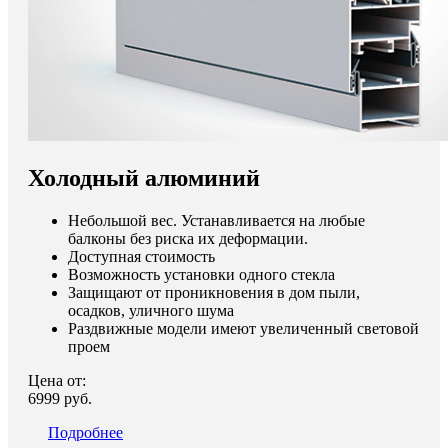
Холодный алюминий
Небольшой вес. Устанавливается на любые
балконы без риска их деформации.
Доступная стоимость
Возможность установки одного стекла
Защищают от проникновения в дом пыли,
осадков, уличного шума
Раздвижные модели имеют увеличенный световой
проем
Цена от:
6999 руб.
Подробнее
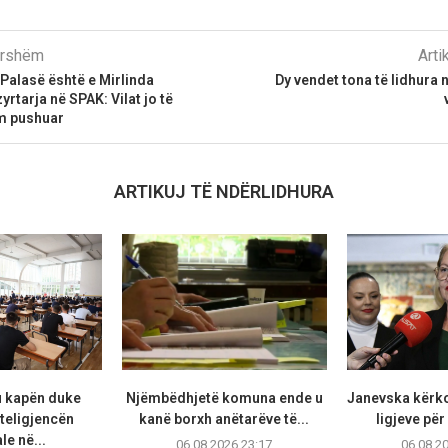
parshëm
Arti
 Palasë është e Mirlinda
Dy vendet tona të lidhura
yrtarja në SPAK: Vilat jo të
m pushuar
ARTIKUJ TË NDËRLIDHURA
u kapën duke
Njëmbëdhjetë komuna ende u
Janevska kërko
teligjencën
kanë borxh anëtarëve të...
ligjeve për
ale në...
06.08.2026 23:17
06.08.2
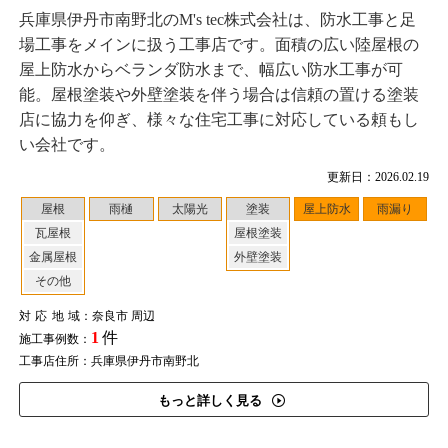
兵庫県伊丹市南野北のM's tec株式会社は、防水工事と足
場工事をメインに扱う工事店です。面積の広い陸屋根の
屋上防水からベランダ防水まで、幅広い防水工事が可
能。屋根塗装や外壁塗装を伴う場合は信頼の置ける塗装
店に協力を仰ぎ、様々な住宅工事に対応している頼もし
い会社です。
更新日：2026.02.19
屋根
雨樋
太陽光
塗装
屋上防水
雨漏り
瓦屋根
屋根塗装
金属屋根
外壁塗装
その他
対応地域
：奈良市 周辺
1
件
施工事例数：
工事店住所：兵庫県伊丹市南野北
もっと詳しく見る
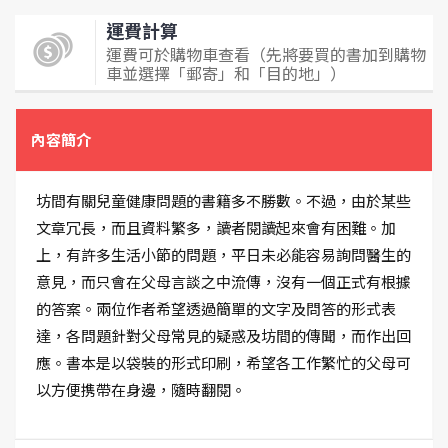
運費計算
運費可於購物車查看（先將要買的書加到購物
車並選擇「郵寄」和「目的地」）
內容簡介
坊間有關兒童健康問題的書籍多不勝數。不過，由於某些
文章冗長，而且資料繁多，讀者閱讀起來會有困難。加
上，有許多生活小節的問題，平日未必能容易詢問醫生的
意見，而只會在父母言談之中流傳，沒有一個正式有根據
的答案。兩位作者希望透過簡單的文字及問答的形式表
達，各問題針對父母常見的疑惑及坊間的傳聞，而作出回
應。書本是以袋裝的形式印刷，希望各工作繁忙的父母可
以方便携帶在身邊，隨時翻閱。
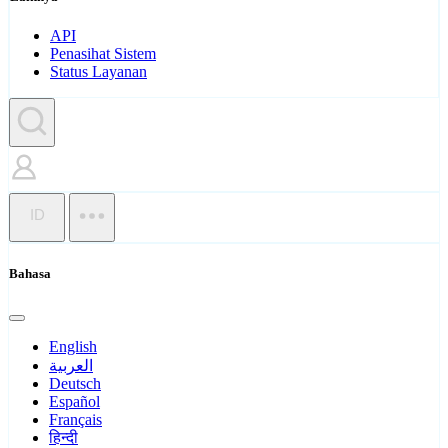
API
Penasihat Sistem
Status Layanan
ID
Bahasa
English
العربية
Deutsch
Español
Français
हिन्दी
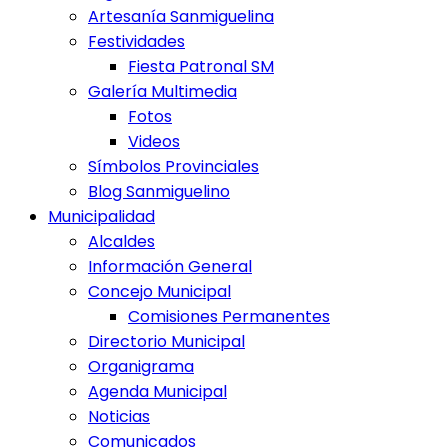
Artesanía Sanmiguelina
Festividades
Fiesta Patronal SM
Galería Multimedia
Fotos
Videos
Símbolos Provinciales
Blog Sanmiguelino
Municipalidad
Alcaldes
Información General
Concejo Municipal
Comisiones Permanentes
Directorio Municipal
Organigrama
Agenda Municipal
Noticias
Comunicados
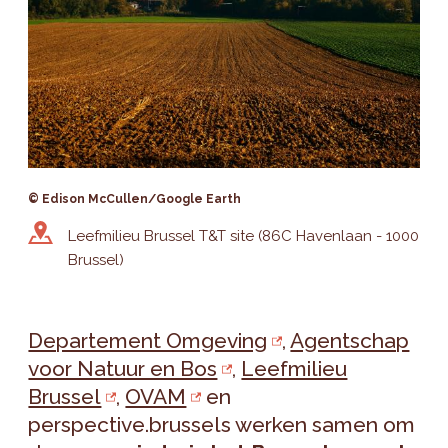
© Edison McCullen/Google Earth
Leefmilieu Brussel T&T site (86C Havenlaan - 1000
Brussel)
Departement Omgeving
,
Agentschap
voor Natuur en Bos
,
Leefmilieu
Brussel
,
OVAM
en
perspective.brussels werken samen om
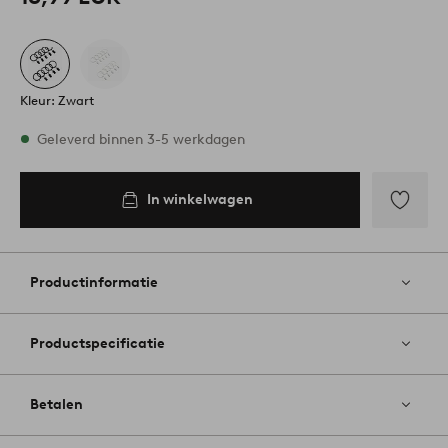
Kleur: Zwart
Op voorraad
Geleverd binnen 3-5 werkdagen
In winkelwagen
In
inkelwagen
Toevoege
aan
favoriete
Productinformatie
Productspecificatie
Betalen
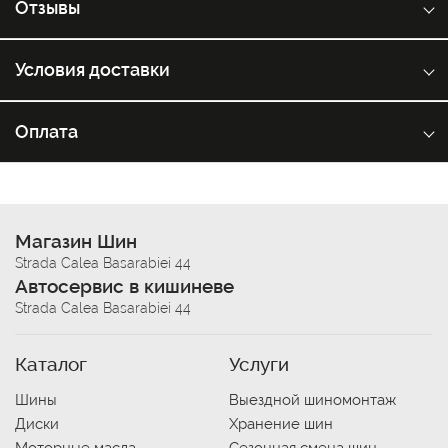
Отзывы
Условия доставки
Оплата
Магазин Шин
Strada Calea Basarabiei 44
Автосервис в кишиневе
Strada Calea Basarabiei 44
Каталог
Услуги
Шины
Выездной шиномонтаж
Диски
Хранение шин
# # # # # # #
WORK REQUIRED:
Lines with the string "Leefmilieu": pick each one out of the material and return it.

TASK RESULT:
Leefmilieu Brussel T&T site (86C Havenlaan - 1000
Leefmilieu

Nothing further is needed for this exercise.